Unit test mock for RestTemplate


I have a service method with restTemplate. As part of unit test, I am trying to mock it but some how failing.

Service Method:

@Autowired
private RestTemplate getRestTemplate;

return getRestTemplate.getForObject(restDiagnosisGetUrl, SfdcCustomerResponseType.class);

Test Method:

private CaresToSfdcResponseConverter caresToSfdcResponseConverter;

    @Before
    public void setUp() throws Exception {
        caresToSfdcResponseConverter = new CaresToSfdcResponseConverter();

    }
    @Test
    public void testConvert(){
    RestTemplate mock = Mockito.mock(RestTemplate.class);
         Mockito.when(mock.getForObject(Matchers.anyString(), Matchers.eq(SfdcCustomerResponseType.class))).thenReturn(sfdcCustomerResponseType);
}
sfdcRequest = caresToSfdcResponseConverter.convert(responseForSfdcAndHybris);

It is giving NullPointerException. Looks like it is failing to mock rest template and it is breaking there as rest template is null. Any help would appreciated.Thanks


Solution

  • It's not failing to mock the rest template, but it's not injecting the mocked rest template to your production class. There are at least two ways to fix this.
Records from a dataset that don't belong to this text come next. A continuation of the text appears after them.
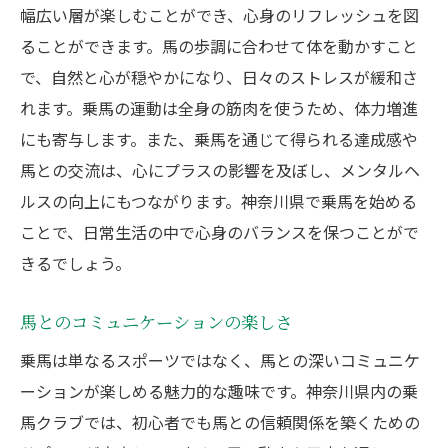
幅広い層が楽しむことができ、心身のリフレッシュを図
家族で楽しめる施設の充実したクラブ
ることができます。馬の歩調に合わせて体を動かすこと
初心者に優しいサポート体制のクラブ
で、自然と心が穏やかになり、日々のストレスが緩和さ
歴史と伝統を誇る老舗クラブ
れます。乗馬の運動は全身の筋肉を使うため、体力増進
イベントや大会が豊富なクラブ
にも寄与します。また、乗馬を通じて得られる達成感や
馬との交流は、心にプラスの影響を及ぼし、メンタルヘ
地元特産品を楽しめる併設レストラン
ルスの向上にもつながります。神奈川県で乗馬を始める
乗馬を通じて心身をリフレッシュする方法
ことで、日常生活の中で心身のバランスを保つことがで
乗馬の呼吸法でリラックス
きるでしょう。
馬と一緒に行うストレッチの効果
心を落ち着かせる自然との触れ合い
馬とのコミュニケーションの楽しさ
メンタルヘルスへの貢献
乗馬は単なるスポーツではなく、馬との深いコミュニケ
定期的な乗馬で得られる健康効果
ーションが楽しめる魅力的な趣味です。神奈川県内の乗
身体の筋力と柔軟性の向上
馬クラブでは、初心者でも馬との信頼関係を築くための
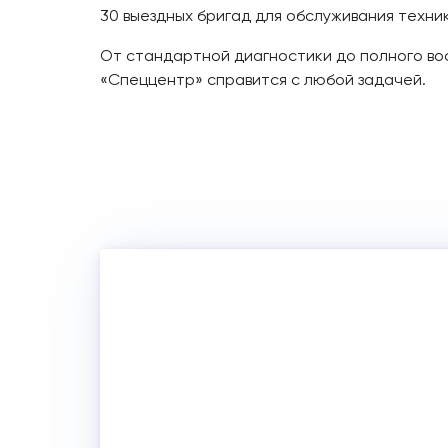
30 выездных бригад для обслуживания техни
От стандартной диагностики до полного в
«Спеццентр» справится с любой задачей.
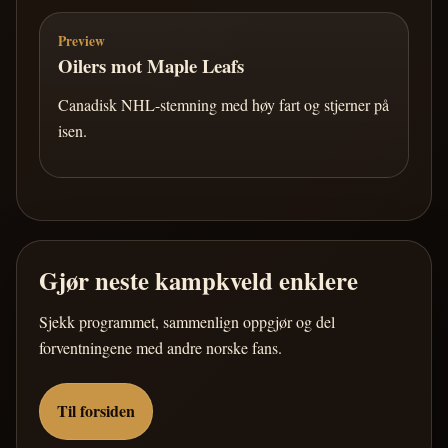
Preview
Oilers mot Maple Leafs
Canadisk NHL-stemning med høy fart og stjerner på
isen.
Gjør neste kampkveld enklere
Sjekk programmet, sammenlign oppgjør og del
forventningene med andre norske fans.
Til forsiden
    You can change your production code and use constructor injection. Move the RestTemplate to the constructor as a parameter and then you can just pass the mock in the test:

    @Service
    public class MyService {
        @Autowired
        public MyService(RestTemplate restTemplate) {
            this.restTemplate = restTemplate;
        }
    }
    

    In your test you will simply create the service as any other object and pass it your mocked rest template.

    Or you can change your test to inject your service using the following annotation:

    @RunWith(MockitoJUnitRunner.class)
    public class MyServiceTest {
        @InjectMocks
        private MyService myService;
    
        @Mock
        private RestTemplate restTemplate;
    
        @Test
        public void testConvert(){
             Mockito.when(mock.getForObject(Matchers.anyString(), Matchers.eq(SfdcCustomerResponseType.class))).thenReturn(sfdcCustomerResponseType);
        }
    }
    

    You can see an example in another SO question: Using @Mock and @InjectMocks

    I generally prefer constructor injection.